At the time of preliminary approval, the Flood Hazard Line and riparian buffer line along the properties, which sit along the Raritan River, had not been established with the Department of Environmental Protection, according to the resolution memorializing the grant of amended preliminary site plan and final site plan approval.
Following the preliminary site approval, the DEP determined the flood hazard line and riparian buffer line to be intrusive on the original plans, causing an amendment to the preliminary site approval, as the buildings needed to be scaled back.
In December 2018, the applicant proposed a final site plan with 40 apartment units, 1,400 square feet of retail space and 84 parking spaces.
“When the developer came back for final site plan approval, the planning board at the time made a decision that the final site plan proposal was not consistent with the preliminary site plan proposal, and therefore rejected the final site plan,” said planning board attorney Francis P. Linnus.
In addition to inconsistencies with the originally approved plans, the site plan did not meet the borough’s affordable housing requirements, which were introduced following the preliminary hearing. The board denied final site plan approval after hearings in April and May 2019.
The developer challenged that denial and brought the situation to the superior court in August 2019.
“The lawsuit alleged, among other things, that the board’s decision to deny the final site plans was arbitrary, capricious and unreasonable, and that the court should order the board to approve the final site plan approval application,” the resolution said.
Throughout the superior court hearings, the borough and applicants aimed to reach a settlement, which was reached prior to the court’s decision in July 2020.
“Certainly instead of trying to do something else with (the property) and then also be facing a lawsuit, we brought them back and negotiated something that fits everyone’s ideas there with this potential apartment complex,” said Mayor Zachary Bray.
The final site plan includes two river-front buildings with 42 apartments, 85 parking spaces and no retail space.
“There were going to be storefronts below and apartments on top and we thought that was too much,” Bray said. “So we amended planning to just have the apartments and we had to amend parking a little bit. A little bit scaled down, so it is not overwhelming the riverfront views.”
In addition to the change in plans, two affordable housing units will be included in the building – one one-bedroom 800-square-foot apartment, and one two-bedroom 1,260-square-foot apartment. The affordable housing units are replacing the originally planned retail space and will be used to support the borough’s Fair Share requirement for affordable housing, according to the resolution.
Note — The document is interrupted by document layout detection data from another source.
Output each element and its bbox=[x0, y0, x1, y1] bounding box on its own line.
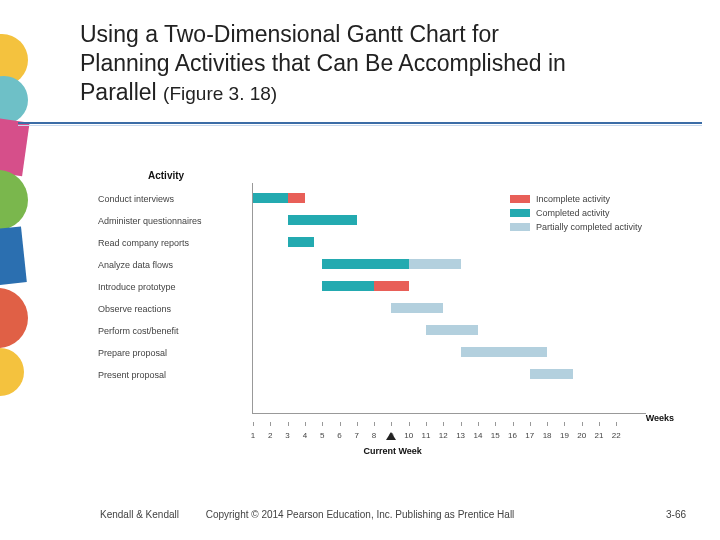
current-week-label: Current Week bbox=[363, 446, 421, 456]
legend-swatch bbox=[510, 195, 530, 203]
legend: Incomplete activityCompleted activityPar… bbox=[510, 192, 642, 234]
svg-rect-4 bbox=[0, 226, 27, 285]
gantt-row bbox=[253, 232, 646, 254]
gantt-bar-partial bbox=[426, 325, 478, 335]
footer-page-number: 3-66 bbox=[666, 509, 686, 520]
legend-swatch bbox=[510, 223, 530, 231]
legend-label: Partially completed activity bbox=[536, 222, 642, 232]
activity-labels: Conduct interviewsAdminister questionnai… bbox=[98, 188, 252, 386]
x-tick bbox=[547, 422, 548, 426]
activity-label: Introduce prototype bbox=[98, 276, 252, 298]
x-tick-label: 17 bbox=[523, 431, 537, 440]
gantt-bar-incomplete bbox=[288, 193, 305, 203]
x-tick-label: 7 bbox=[350, 431, 364, 440]
x-tick-label: 22 bbox=[609, 431, 623, 440]
gantt-row bbox=[253, 320, 646, 342]
title-divider bbox=[18, 122, 702, 124]
gantt-row bbox=[253, 342, 646, 364]
gantt-row bbox=[253, 298, 646, 320]
x-tick bbox=[253, 422, 254, 426]
x-tick bbox=[461, 422, 462, 426]
legend-item: Incomplete activity bbox=[510, 192, 642, 206]
legend-swatch bbox=[510, 209, 530, 217]
x-tick-label: 11 bbox=[419, 431, 433, 440]
activity-label: Administer questionnaires bbox=[98, 210, 252, 232]
x-tick-label: 1 bbox=[246, 431, 260, 440]
gantt-chart: Activity Weeks Conduct interviewsAdminis… bbox=[98, 170, 646, 450]
x-tick-label: 13 bbox=[454, 431, 468, 440]
legend-label: Incomplete activity bbox=[536, 194, 610, 204]
activity-label: Analyze data flows bbox=[98, 254, 252, 276]
legend-item: Completed activity bbox=[510, 206, 642, 220]
x-tick bbox=[340, 422, 341, 426]
legend-item: Partially completed activity bbox=[510, 220, 642, 234]
activity-label: Observe reactions bbox=[98, 298, 252, 320]
x-tick-label: 21 bbox=[592, 431, 606, 440]
x-tick bbox=[270, 422, 271, 426]
svg-point-6 bbox=[0, 348, 24, 396]
svg-rect-2 bbox=[0, 118, 30, 176]
slide: Using a Two-Dimensional Gantt Chart for … bbox=[0, 0, 720, 540]
x-tick bbox=[513, 422, 514, 426]
x-tick bbox=[374, 422, 375, 426]
x-tick bbox=[599, 422, 600, 426]
y-axis-label: Activity bbox=[148, 170, 184, 181]
title-line3: Parallel bbox=[80, 79, 157, 105]
activity-label: Prepare proposal bbox=[98, 342, 252, 364]
x-tick bbox=[288, 422, 289, 426]
svg-point-1 bbox=[0, 76, 28, 124]
gantt-row bbox=[253, 276, 646, 298]
x-tick bbox=[409, 422, 410, 426]
x-tick bbox=[495, 422, 496, 426]
x-tick bbox=[530, 422, 531, 426]
x-tick-label: 5 bbox=[315, 431, 329, 440]
gantt-bar-completed bbox=[322, 259, 409, 269]
x-tick bbox=[305, 422, 306, 426]
x-tick bbox=[443, 422, 444, 426]
x-tick-label: 20 bbox=[575, 431, 589, 440]
gantt-bar-partial bbox=[530, 369, 573, 379]
x-tick-label: 4 bbox=[298, 431, 312, 440]
gantt-bar-incomplete bbox=[374, 281, 409, 291]
x-tick-label: 2 bbox=[263, 431, 277, 440]
x-tick-label: 3 bbox=[281, 431, 295, 440]
svg-point-5 bbox=[0, 288, 28, 348]
x-tick-label: 12 bbox=[436, 431, 450, 440]
x-tick-label: 14 bbox=[471, 431, 485, 440]
x-tick-label: 6 bbox=[333, 431, 347, 440]
gantt-bar-partial bbox=[409, 259, 461, 269]
activity-label: Perform cost/benefit bbox=[98, 320, 252, 342]
x-tick-label: 8 bbox=[367, 431, 381, 440]
x-tick-label: 10 bbox=[402, 431, 416, 440]
activity-label: Conduct interviews bbox=[98, 188, 252, 210]
gantt-bar-completed bbox=[253, 193, 288, 203]
x-tick bbox=[391, 422, 392, 426]
footer-copyright: Copyright © 2014 Pearson Education, Inc.… bbox=[0, 509, 720, 520]
gantt-row bbox=[253, 364, 646, 386]
gantt-bar-completed bbox=[322, 281, 374, 291]
title-divider-light bbox=[18, 125, 702, 126]
x-tick bbox=[322, 422, 323, 426]
title-line2: Planning Activities that Can Be Accompli… bbox=[80, 50, 566, 76]
title-line1: Using a Two-Dimensional Gantt Chart for bbox=[80, 21, 499, 47]
x-tick bbox=[564, 422, 565, 426]
legend-label: Completed activity bbox=[536, 208, 610, 218]
current-week-arrow-icon bbox=[386, 432, 396, 440]
x-tick-label: 19 bbox=[557, 431, 571, 440]
activity-label: Present proposal bbox=[98, 364, 252, 386]
page-title: Using a Two-Dimensional Gantt Chart for … bbox=[80, 20, 680, 106]
gantt-bar-partial bbox=[391, 303, 443, 313]
x-axis-label: Weeks bbox=[646, 413, 674, 423]
x-tick bbox=[582, 422, 583, 426]
x-tick bbox=[357, 422, 358, 426]
x-tick bbox=[616, 422, 617, 426]
decorative-strip bbox=[0, 0, 36, 540]
activity-label: Read company reports bbox=[98, 232, 252, 254]
x-tick bbox=[478, 422, 479, 426]
gantt-bar-completed bbox=[288, 215, 357, 225]
gantt-bar-completed bbox=[288, 237, 314, 247]
figure-ref: (Figure 3. 18) bbox=[163, 83, 277, 104]
svg-point-3 bbox=[0, 170, 28, 230]
gantt-row bbox=[253, 254, 646, 276]
x-tick-label: 16 bbox=[506, 431, 520, 440]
The applicant also included a bike path that connects to the Somerset County Greenway.
The buildings are designed to be a Tudor architecture style that will fit in visually with the borough, said borough planner Angela Knowles.
“They added things like rain gardens, which is very nice,” she said. “The town is very aware of stormwater management and reducing flooding. Being that this is right on the riverfront, adding things like that is just going to help reduce any kind of onsite flooding.”
The buildings will be a welcome change for some residents, including planning board member Debra Thomas, who lives across the street from the site. Due to living and owning property within 200 feet of the potential building site, Thomas recused herself from the process as a planning board member, she said.
“It will be a real beautiful improvement to that riverfront area,” Thomas said. “The adjacent property is definitely an eyesore, and it’s been an eyesore to that whole neighborhood, so this is just a welcome edition.”